Jus lo front port vostra bella semblança
de què mon cors nit e jorn fa gran festa,
que remirant la molt bella figura
de vostra faç m’és romasa l’empremta
que ja per mort no se’n partrà la forma;
ans quan serai del tot fores d’est segle
cells qui lo cors portaran al sepulcre
sobre ma faç veuran lo vostre signe.
Estramps, Jordi de Sant Jordi (s. XV)
La faz, el rostro, posiblemente la parte de nuestro cuerpo más expuesta, la que miramos para saber cómo es y qué siente la persona que habla e interacciona con nosotros, la que nos enamora o nos genera desconfianza… La faz del amante que modelamos en nuestro cerebro, el rostro de los hijos que queremos. Dicen que la cara es el espejo del alma. O como dice el caballero enamoradizo, «tengo de vuestro rostro ya la huella», y «llevo en la frente vuestra bella estampa».
Hace años, cuando apenas acababa de publicarse el primer borrador completo de la secuencia de ADN del genoma humano, vino a verme una estudiante de Bellas Artes. Yo doy clases en Biología, pero no se dirigía a mí como profesora, sino que quería hablar conmigo como genetista. Era una chica joven, con acento dulce y gestos enérgicos. Me preguntó si era posible que a partir del ADN de una persona se pudiera saber cómo es su rostro. Yo le respondí que nuestras características físicas están determinadas genéticamente, pero que no intervendría un único gen, sino muchos; que apenas acababa de ser publicado el genoma humano y estábamos todavía muy lejos de conocer qué genes serían relevantes para determinar características físicas concretas. Entonces, Tània (nombre inventado) me explicó que se había quedado embarazada de adolescente, la situación la había sobrepasado y había optado por el aborto. Hacía tiempo que se preguntaba cómo sería la faz del bebé que no fue, quería dibujar el rostro desconocido, darle forma modelándolo en una escultura.

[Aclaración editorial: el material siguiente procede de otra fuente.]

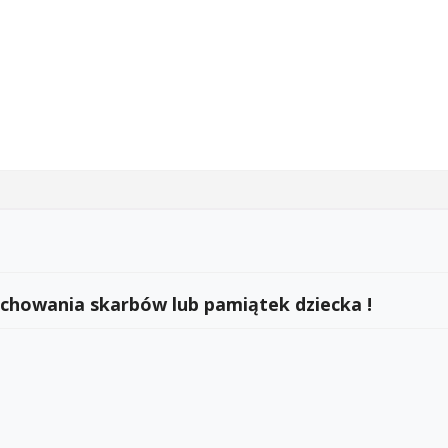
 chowania skarbów lub pamiątek dziecka !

Yo no tenía la respuesta que ella buscaba, ni la podía tener. En aquella época, aunque hubiera tenido el ADN del padre y madre biológicos, o del feto, no sabíamos lo suficiente. Pero hoy en día, con los adelantos en genética actuales, a partir del ADN de una muestra biológica podemos extraer mucha información e inferir un retrato bastante detallado del rostro a quien pertenece. Todavía nos queda camino y, seguramente, muchos genes diferentes intervienen, porque no solo hablamos del color de la piel o de los ojos, sino de la forma del cráneo, de la posición de los ojos, la forma de la nariz, de los labios, de las partes blandas, el arranque del pelo y de los cabellos… Muchos de nosotros nos asemejamos a unos parientes cuando somos pequeños, pero en la adolescencia nuestro cuerpo crece, madura y el rostro cambia, ya que los rasgos faciales no lo hacen de forma del todo escalada. Aun así, se pueden inferir patrones y relaciones entre el genotipo (las variantes del ADN que hemos heredado de nuestros padres) y el fenotipo (la manifestación final de las características, en este caso, la faz). De momento, y analizando genéticamente más de 8.000 personas de diferentes orígenes geográficos, se sabe que intervienen como mínimo 130 genes diferentes, muchos de los cuales importantísimos durante el desarrollo esquelético (curiosamente, tanto del cráneo como de las extremidades). Los hay que cuando están mutados causan labio leporino u otras enfermedades raras con dismorfología facial. La nariz, los pómulos y la forma de la barbilla se encuentran entre los rasgos más determinados por la genética. En cambio, las mejillas son de los más influidos por el ambiente (como, por ejemplo, la dieta). Con todos estos datos genéticos, aunque parciales, ya se puede dibujar nuestro rostro a partir de una mancha de sangre, un cabello en un peine, o unos huesos enterrados. Nos falta por aprender, pero ya se usa esta tecnología para solucionar casos forenses irresueltos, o para sacar de la prisión a personas injustamente sentenciadas por crímenes atroces. «Tengo de vuestro rostro ya la huella.»